Having warmed our legs up with two days of rolling terrain, on day three we tackled the Rocacorba climb – which is an absolute must-do. I’d go so far as to say it’d be doing half a job to visit Girona by bike without paying a visit to the dead-end road.
The 10km climb boasts an average gradient of 7 per cent, but with extended sections at 10 per cent most would agree it feels like more.
The road to nowhere element means it’s very quiet, we saw only a couple of motorbikes, at least one of which was towing a cyclist, and not many more riders. The descent is tight and the twists of the road will test your skills if you decide to push it.
The climb erupts out of the lakeside town of Banyoles, making for a perfect post effort ice-cream stop with plenty of rowers, triathletes and other water loving individuals to add flavour to the view.
Our second major climb day included an ascent of Mare de Deu del Mont. Also called the ‘gateway to the Pyrenees’, the mountain is topped with a shrine, its name translating to ‘The Mother of God of the Mountain’. Do this one and you can say you climbed the ‘Mother of God’ mountain.
Our ascent from Cabanelles was 18.8km long, but with the first 9km very shallow, it was only the second half where the gradient began to bite. The final three kilometres at 9-10 per cent didn’t half make themselves known, though.
The third ‘must do’ ride is that of the coast road. I wasn’t too convinced on this one, since we’d already taken a day to drive to the sea – but having heard from several sources that it would be sacrilege to leave this section of tarmac unexplored, we made it our final mission.
The opening miles carried us along flat, narrow farm lanes, eventually joining the wide roads which cut through the mountain preservation area of Massis de Les Cadiretes. From there the road settled into an uphill rhythm that finally gave way to a descent and then the rolling coastal road and its sea side views.
The sea behind us it was back through green valleys, then on to the farm tracks and a return to Girona with plenty of short uphill punches en route to make up for the long flat stretches.
The coastal ride was the only one where we found we passed another group of riders going the same way, and thus the only time we had to make that awkward negotiation of passing a larger peloton and hoping not to acquire a string of follow-on ducklings.
Aside from two who sprang from the group to race us up a short climb (before returning to the safety of their fold), they let us continue in peace after a friendly ‘Ola’ – a refreshing experience when compared with some Mallorcan battles with fellow tourists, that never needed to become battles.
It would be incredibly difficult to go hungry in Girona. Indeed, more than once I pondered how so many eateries could survive in one small, concentrated area.
We sampled everything from tapas to Paella, to Italian and Mexican but had we stayed for longer may have also dipped into Sushi, French galettes and everything in between. Since competition is rife, overpricing is not.
It would be hard to pinpoint a gastronomic highlight. But if pushed then perhaps I’d have to draw attention to the Rocambolesc Gelateria – where you’ll find ice cream and frozen yoghurt with an array toppings, but more famous are the novelty popsicles that make for endless selfie fun.
Aside from its culinary excellence, Girona’s city streets themselves are an attraction.
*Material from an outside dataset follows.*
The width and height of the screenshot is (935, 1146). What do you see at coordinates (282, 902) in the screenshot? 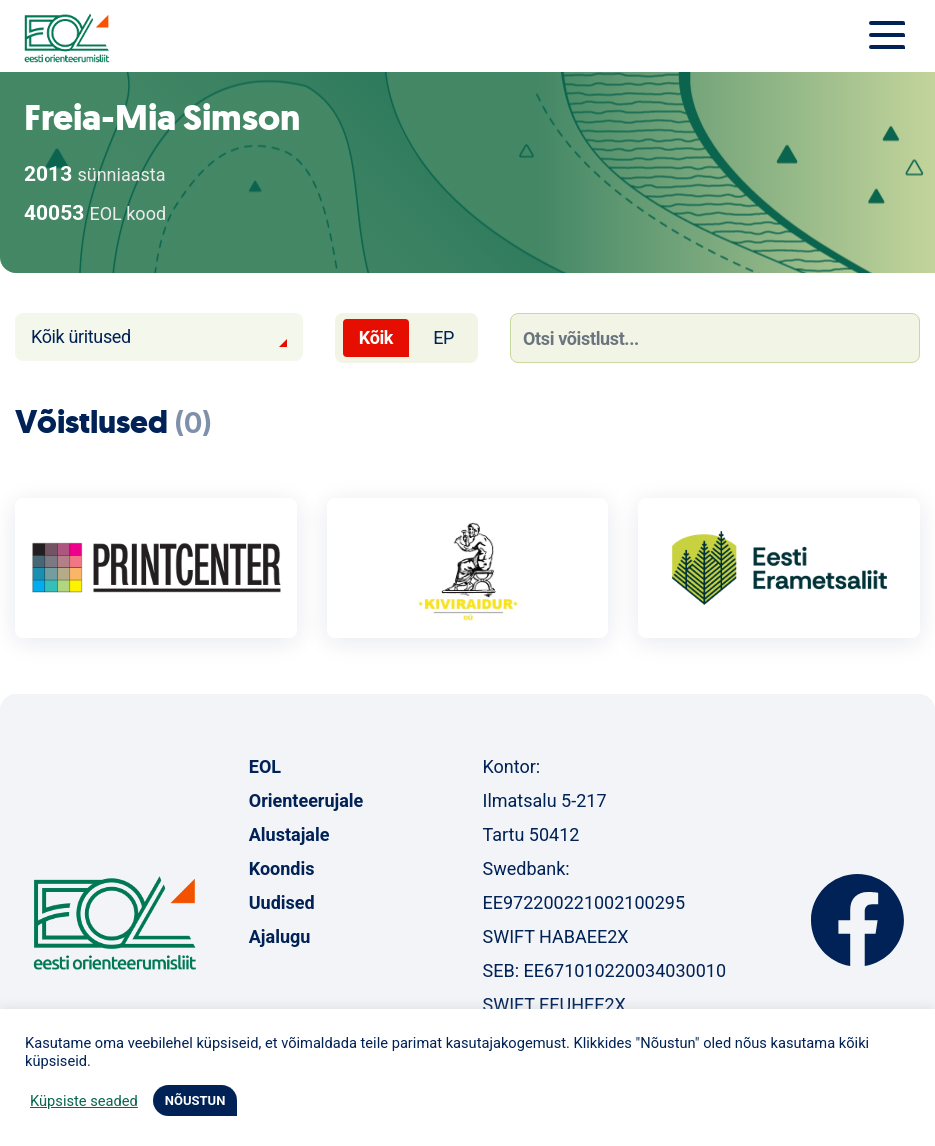 I see `Uudised` at bounding box center [282, 902].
An amble along the wall is a must as is a look at the gardens surrounding the Cathedral. Following recent unrest, Catalonian flags and symbols of independence and liberation adorn the bridges and central square.
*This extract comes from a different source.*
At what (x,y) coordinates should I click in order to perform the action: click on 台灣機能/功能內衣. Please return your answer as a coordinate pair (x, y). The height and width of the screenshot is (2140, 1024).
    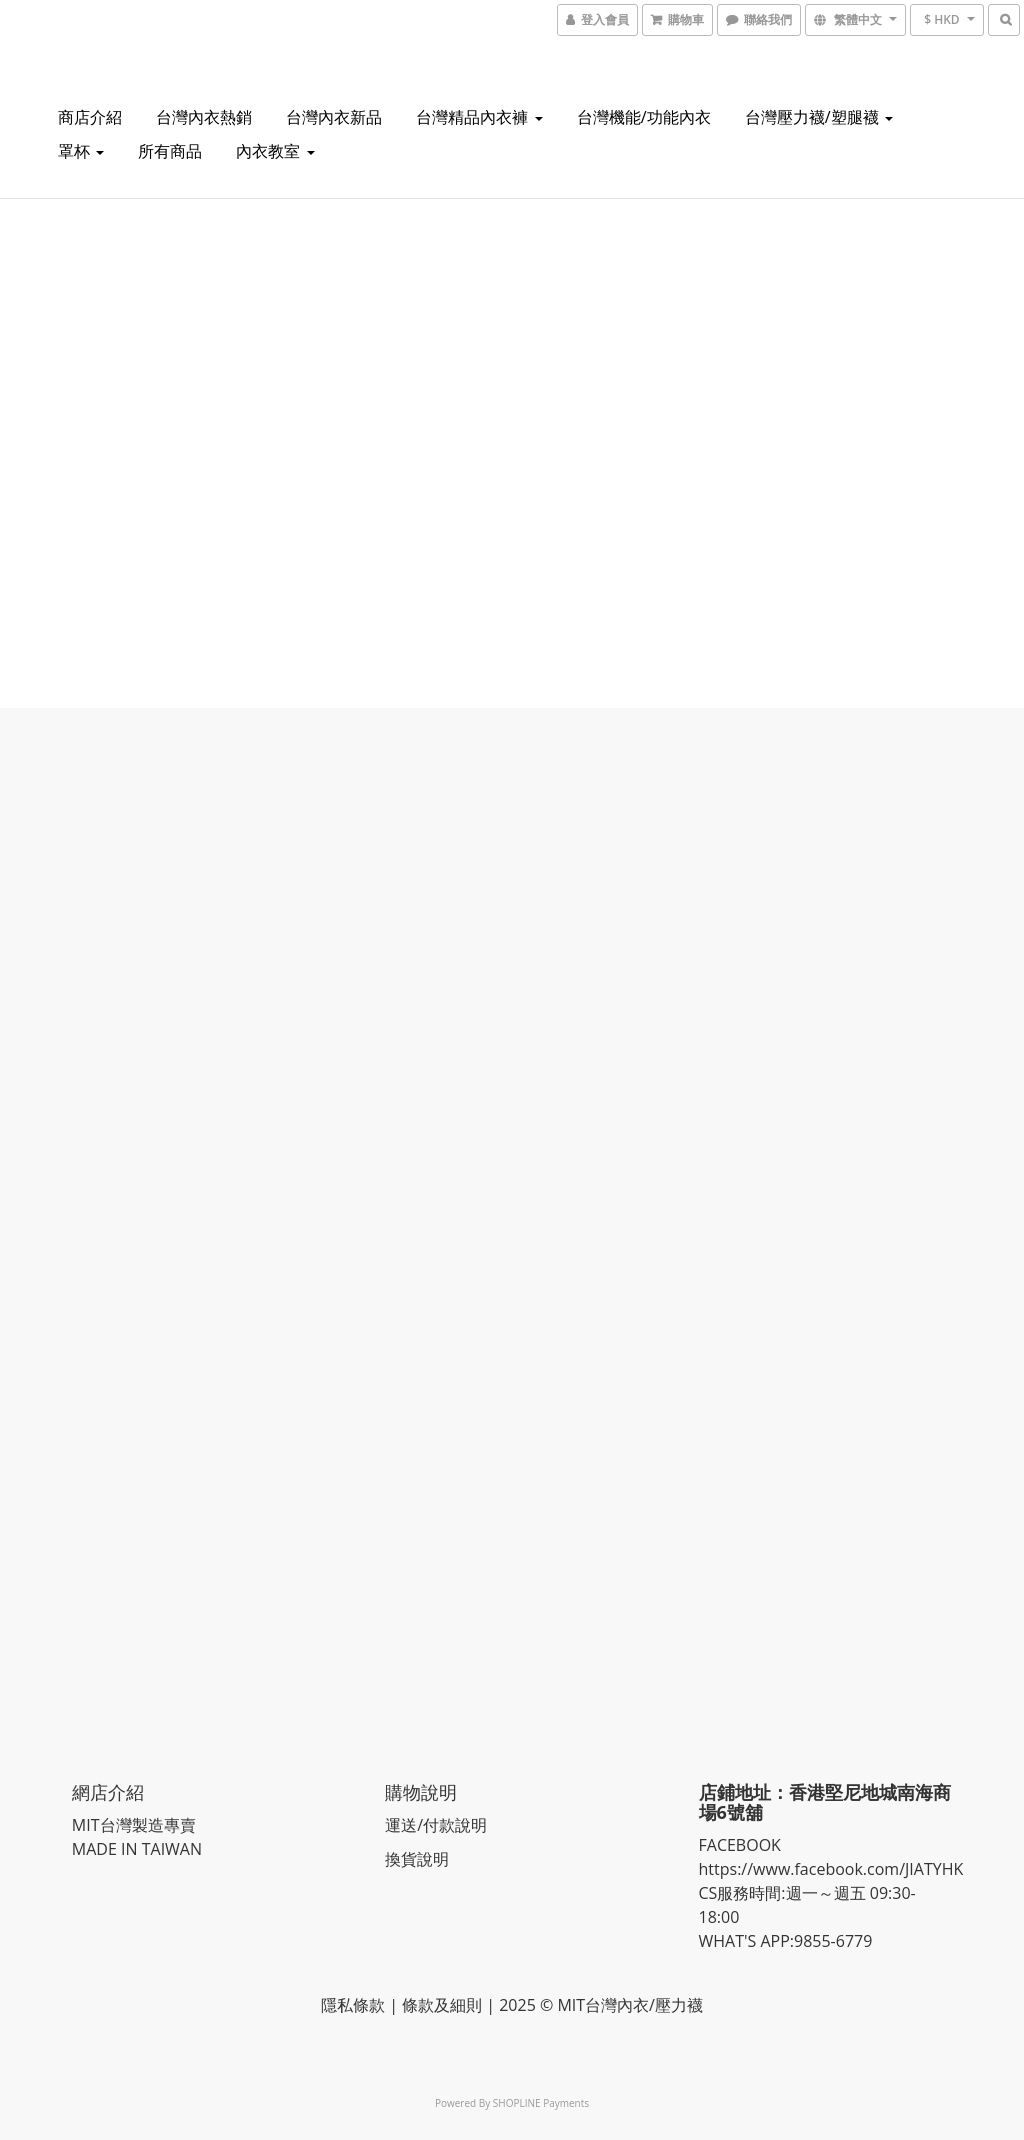     Looking at the image, I should click on (644, 117).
Venturing from the confines of the city, there’s the Dalí Theatre-Museum in the home town of Salvador himself, Figueres. It’s less than an hour from Girona and part of a complex of Dali attractions including his own home.
There’s a statue of the artist on the sea front at Cadaqués, where you’ll find excellent tapas – we opted for the Chiringuito Maritim Bar for calamari and Estrella.
So many cycling holidays start innocently, masquerading as vacations but quickly descending into leg massacring training camps with little space for anything outside of pedalling up mountains, resting, and pedalling again. But Girona is a city that just doesn’t seem to allow for that.
There’s so much else to see and do, it would simply be a travesty to use up every morsel of energy on the bike. And so we got some good miles in, but also made time to eat, drink, explore and be merry. Thus we returned feeling fit, but rested, and like we’d really seen a new part of the world – not just the spinning hub of the rider in front amid endless shades of grey.